PROBLEM TO WORK ON –
Your answer should reproduce every line of the material in which the word "النفسية" occurs.

DATASET CONTENT –
────────

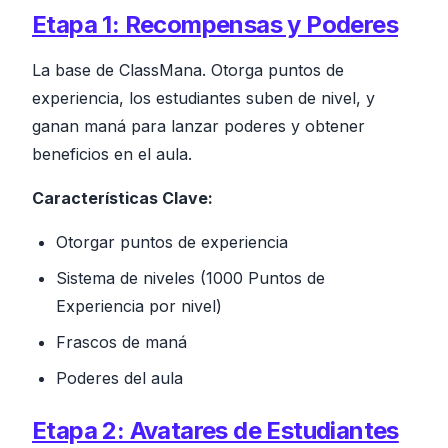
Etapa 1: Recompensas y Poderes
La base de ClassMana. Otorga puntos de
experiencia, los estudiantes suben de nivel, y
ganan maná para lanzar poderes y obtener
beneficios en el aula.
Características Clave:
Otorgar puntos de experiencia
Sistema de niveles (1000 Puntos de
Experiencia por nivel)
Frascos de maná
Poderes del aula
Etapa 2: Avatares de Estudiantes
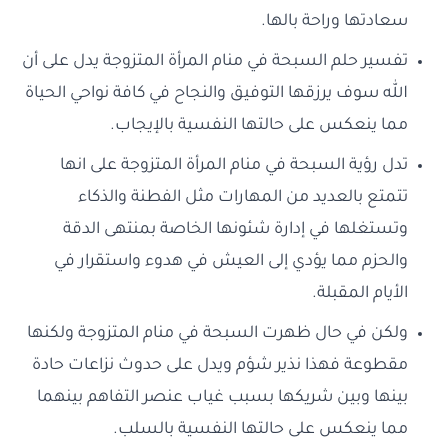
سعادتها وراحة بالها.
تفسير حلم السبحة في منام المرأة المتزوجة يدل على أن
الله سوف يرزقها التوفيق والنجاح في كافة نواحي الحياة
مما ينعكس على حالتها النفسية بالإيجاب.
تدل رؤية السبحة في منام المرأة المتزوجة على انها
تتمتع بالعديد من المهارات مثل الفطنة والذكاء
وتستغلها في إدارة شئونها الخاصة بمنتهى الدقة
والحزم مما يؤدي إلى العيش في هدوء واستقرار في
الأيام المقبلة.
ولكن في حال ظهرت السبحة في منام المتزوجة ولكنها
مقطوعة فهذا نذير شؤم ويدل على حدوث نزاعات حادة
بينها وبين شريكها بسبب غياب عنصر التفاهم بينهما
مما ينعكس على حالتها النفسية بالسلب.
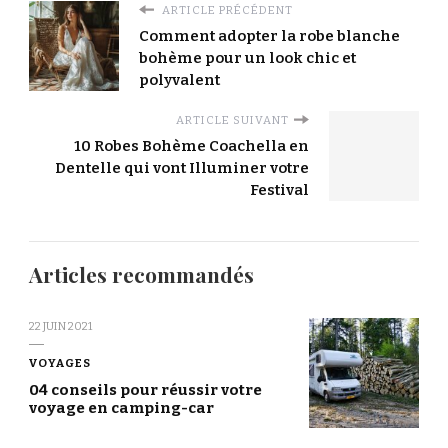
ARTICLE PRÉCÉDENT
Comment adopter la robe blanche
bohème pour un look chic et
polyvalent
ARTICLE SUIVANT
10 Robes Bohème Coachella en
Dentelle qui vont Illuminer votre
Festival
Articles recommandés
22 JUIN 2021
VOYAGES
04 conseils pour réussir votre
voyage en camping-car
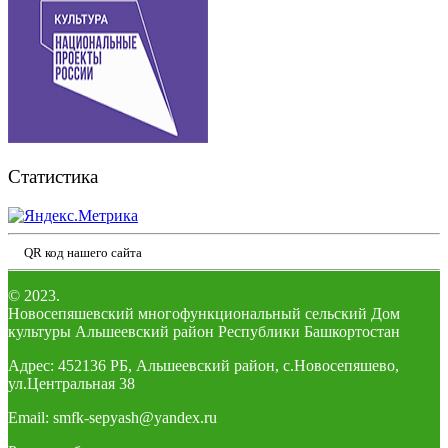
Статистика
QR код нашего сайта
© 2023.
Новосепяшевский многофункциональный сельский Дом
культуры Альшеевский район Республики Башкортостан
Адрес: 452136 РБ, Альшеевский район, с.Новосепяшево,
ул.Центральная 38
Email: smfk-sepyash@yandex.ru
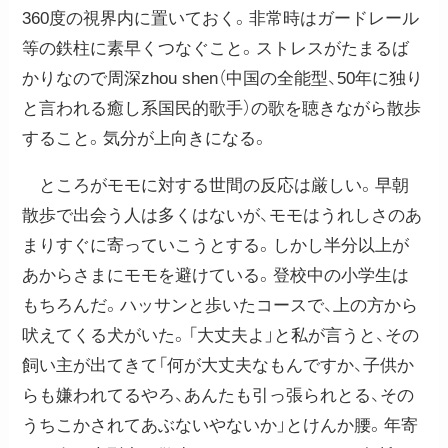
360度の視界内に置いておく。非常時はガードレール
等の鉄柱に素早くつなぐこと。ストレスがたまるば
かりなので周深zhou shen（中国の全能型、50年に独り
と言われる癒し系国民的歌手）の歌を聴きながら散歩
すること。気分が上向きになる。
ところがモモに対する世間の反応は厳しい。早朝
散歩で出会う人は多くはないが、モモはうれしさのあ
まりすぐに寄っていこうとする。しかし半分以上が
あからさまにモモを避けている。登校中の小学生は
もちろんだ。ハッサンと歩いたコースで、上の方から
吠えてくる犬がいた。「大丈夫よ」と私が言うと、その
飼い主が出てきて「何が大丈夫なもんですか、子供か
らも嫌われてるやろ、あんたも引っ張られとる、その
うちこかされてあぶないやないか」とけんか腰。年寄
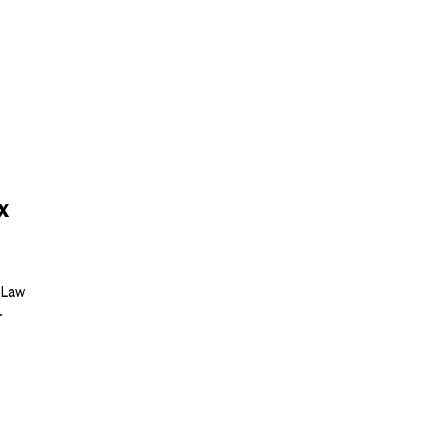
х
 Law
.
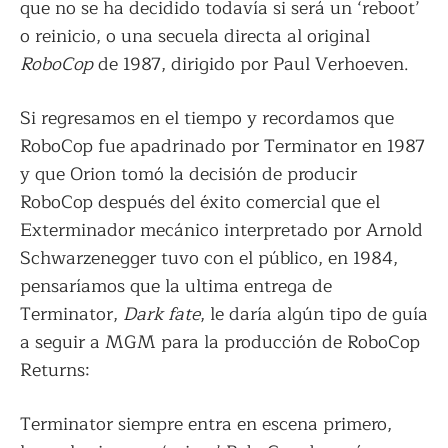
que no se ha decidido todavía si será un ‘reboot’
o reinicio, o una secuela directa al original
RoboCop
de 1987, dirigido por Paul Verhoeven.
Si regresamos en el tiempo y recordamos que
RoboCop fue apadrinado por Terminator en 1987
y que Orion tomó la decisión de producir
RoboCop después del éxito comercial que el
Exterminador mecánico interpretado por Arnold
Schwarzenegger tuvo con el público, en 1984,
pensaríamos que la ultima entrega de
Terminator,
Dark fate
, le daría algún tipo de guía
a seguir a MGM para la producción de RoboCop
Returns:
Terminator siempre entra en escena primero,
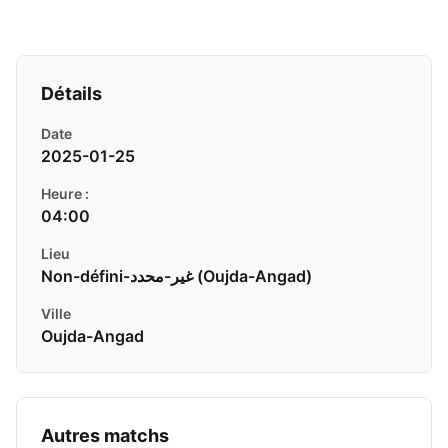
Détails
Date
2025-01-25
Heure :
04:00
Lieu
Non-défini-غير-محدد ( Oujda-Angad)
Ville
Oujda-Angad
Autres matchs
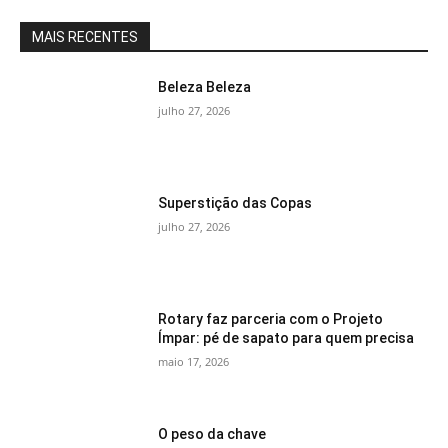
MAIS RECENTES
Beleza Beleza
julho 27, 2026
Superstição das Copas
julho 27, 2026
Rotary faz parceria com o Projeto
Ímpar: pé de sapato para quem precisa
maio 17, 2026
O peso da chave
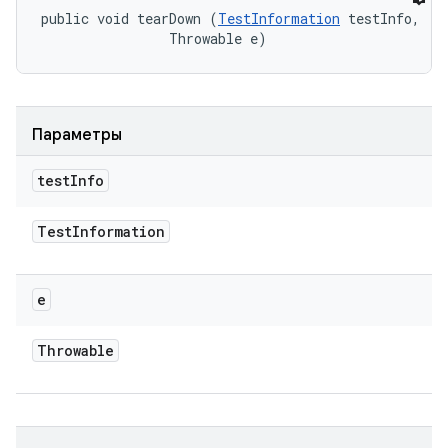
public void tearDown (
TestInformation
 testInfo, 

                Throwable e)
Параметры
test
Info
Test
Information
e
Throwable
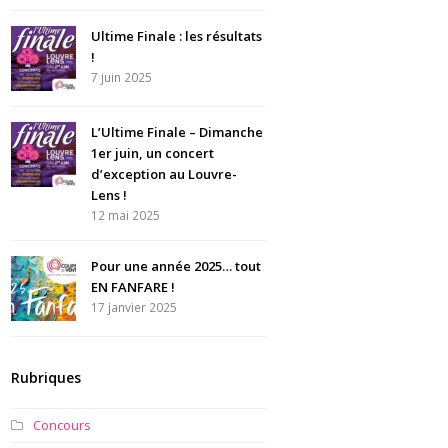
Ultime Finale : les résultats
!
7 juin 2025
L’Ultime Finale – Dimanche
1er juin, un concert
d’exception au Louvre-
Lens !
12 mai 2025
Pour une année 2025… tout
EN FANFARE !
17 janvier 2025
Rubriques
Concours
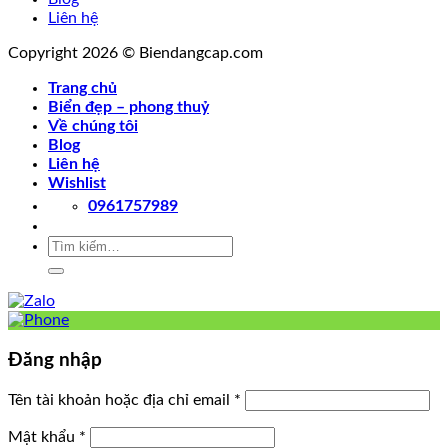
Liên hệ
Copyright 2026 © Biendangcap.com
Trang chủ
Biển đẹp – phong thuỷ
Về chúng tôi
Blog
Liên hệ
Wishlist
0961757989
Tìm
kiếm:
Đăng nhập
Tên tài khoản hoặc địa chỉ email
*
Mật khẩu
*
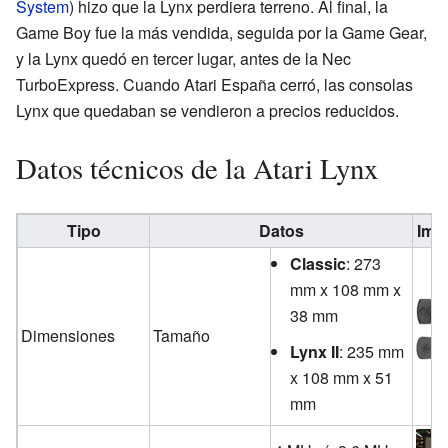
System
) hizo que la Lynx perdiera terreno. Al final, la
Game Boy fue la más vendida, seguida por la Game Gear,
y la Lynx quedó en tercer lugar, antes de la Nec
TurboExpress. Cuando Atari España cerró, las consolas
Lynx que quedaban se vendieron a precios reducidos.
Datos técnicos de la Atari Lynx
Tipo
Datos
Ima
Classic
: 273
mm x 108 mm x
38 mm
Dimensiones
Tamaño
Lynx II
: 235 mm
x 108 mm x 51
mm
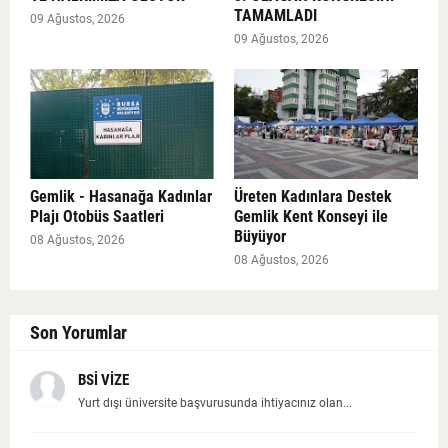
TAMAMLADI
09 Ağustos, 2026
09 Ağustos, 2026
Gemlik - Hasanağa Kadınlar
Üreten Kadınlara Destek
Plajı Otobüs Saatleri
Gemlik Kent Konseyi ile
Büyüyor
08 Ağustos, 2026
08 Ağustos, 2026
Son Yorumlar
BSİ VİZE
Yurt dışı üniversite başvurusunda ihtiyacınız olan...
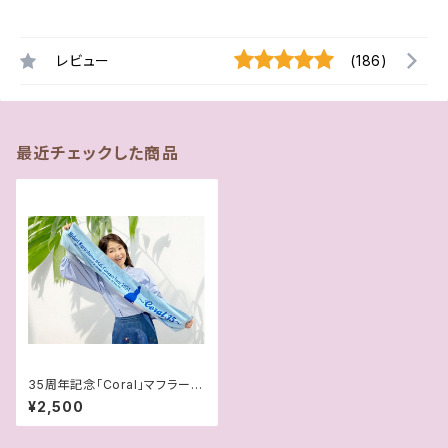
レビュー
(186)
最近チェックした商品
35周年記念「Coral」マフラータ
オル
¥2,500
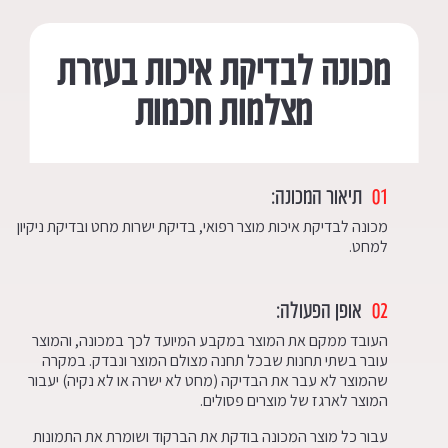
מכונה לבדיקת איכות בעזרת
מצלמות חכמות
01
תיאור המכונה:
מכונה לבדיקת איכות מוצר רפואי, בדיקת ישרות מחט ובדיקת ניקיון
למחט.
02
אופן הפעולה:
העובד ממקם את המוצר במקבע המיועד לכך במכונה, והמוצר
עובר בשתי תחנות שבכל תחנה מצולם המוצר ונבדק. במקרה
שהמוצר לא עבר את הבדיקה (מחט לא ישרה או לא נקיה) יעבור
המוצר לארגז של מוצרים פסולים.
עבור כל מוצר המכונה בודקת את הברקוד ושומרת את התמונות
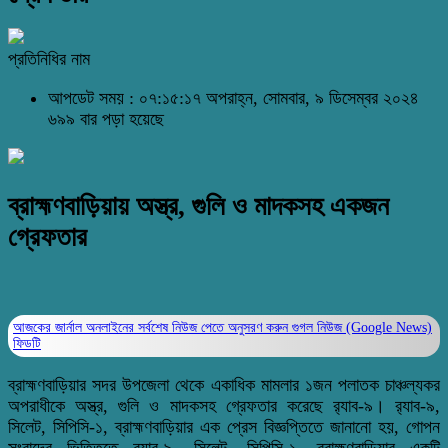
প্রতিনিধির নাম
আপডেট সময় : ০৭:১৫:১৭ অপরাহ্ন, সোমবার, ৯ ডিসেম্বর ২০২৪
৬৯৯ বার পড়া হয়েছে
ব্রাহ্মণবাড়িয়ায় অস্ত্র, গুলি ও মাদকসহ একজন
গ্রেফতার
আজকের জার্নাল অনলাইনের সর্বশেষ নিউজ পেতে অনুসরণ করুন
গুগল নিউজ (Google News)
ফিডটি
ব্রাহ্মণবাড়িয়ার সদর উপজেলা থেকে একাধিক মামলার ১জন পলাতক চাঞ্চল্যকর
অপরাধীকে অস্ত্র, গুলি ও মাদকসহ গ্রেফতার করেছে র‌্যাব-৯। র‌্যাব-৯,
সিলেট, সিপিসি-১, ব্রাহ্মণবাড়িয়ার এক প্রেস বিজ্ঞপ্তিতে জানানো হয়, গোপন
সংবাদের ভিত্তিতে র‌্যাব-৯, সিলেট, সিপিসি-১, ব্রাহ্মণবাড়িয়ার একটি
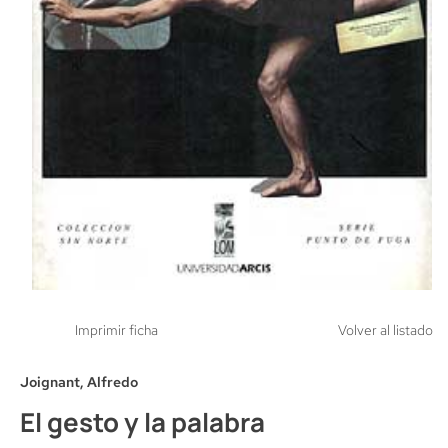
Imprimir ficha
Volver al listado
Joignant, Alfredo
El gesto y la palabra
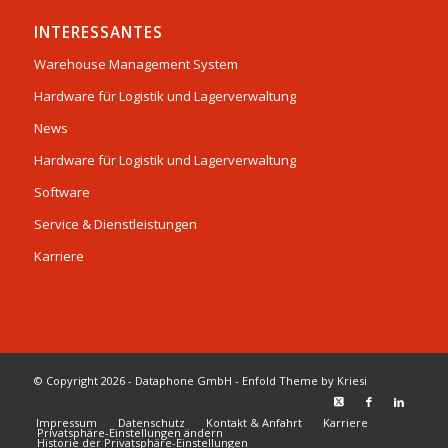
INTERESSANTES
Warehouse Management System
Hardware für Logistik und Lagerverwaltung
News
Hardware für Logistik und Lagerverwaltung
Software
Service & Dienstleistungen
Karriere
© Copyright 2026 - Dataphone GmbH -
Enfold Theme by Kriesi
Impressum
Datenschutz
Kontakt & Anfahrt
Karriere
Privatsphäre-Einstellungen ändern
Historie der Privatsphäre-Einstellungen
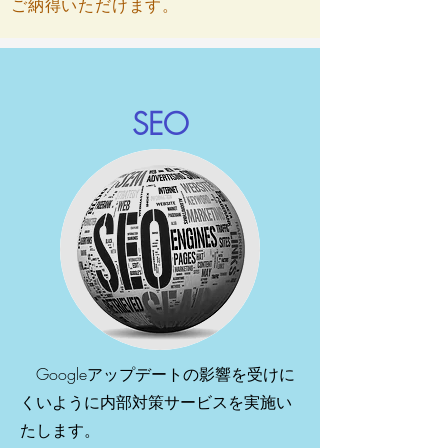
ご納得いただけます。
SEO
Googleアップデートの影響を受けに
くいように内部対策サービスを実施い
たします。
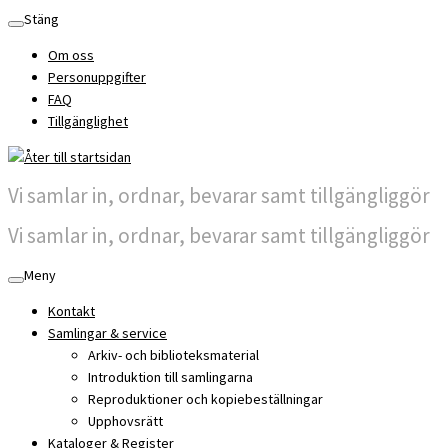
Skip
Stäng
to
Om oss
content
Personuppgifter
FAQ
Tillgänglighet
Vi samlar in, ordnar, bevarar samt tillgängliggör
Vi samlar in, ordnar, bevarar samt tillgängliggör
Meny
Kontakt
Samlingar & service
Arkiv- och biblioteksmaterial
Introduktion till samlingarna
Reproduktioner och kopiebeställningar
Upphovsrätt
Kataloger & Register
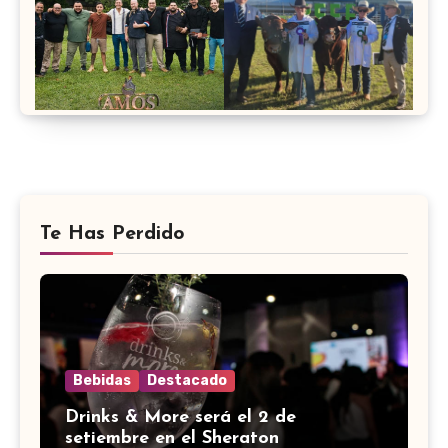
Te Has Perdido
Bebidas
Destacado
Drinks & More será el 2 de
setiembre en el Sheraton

────────

REPLY –
مما ينعكس على حالتها النفسية بالإيجاب.
مما ينعكس على حالتها النفسية بالسلب.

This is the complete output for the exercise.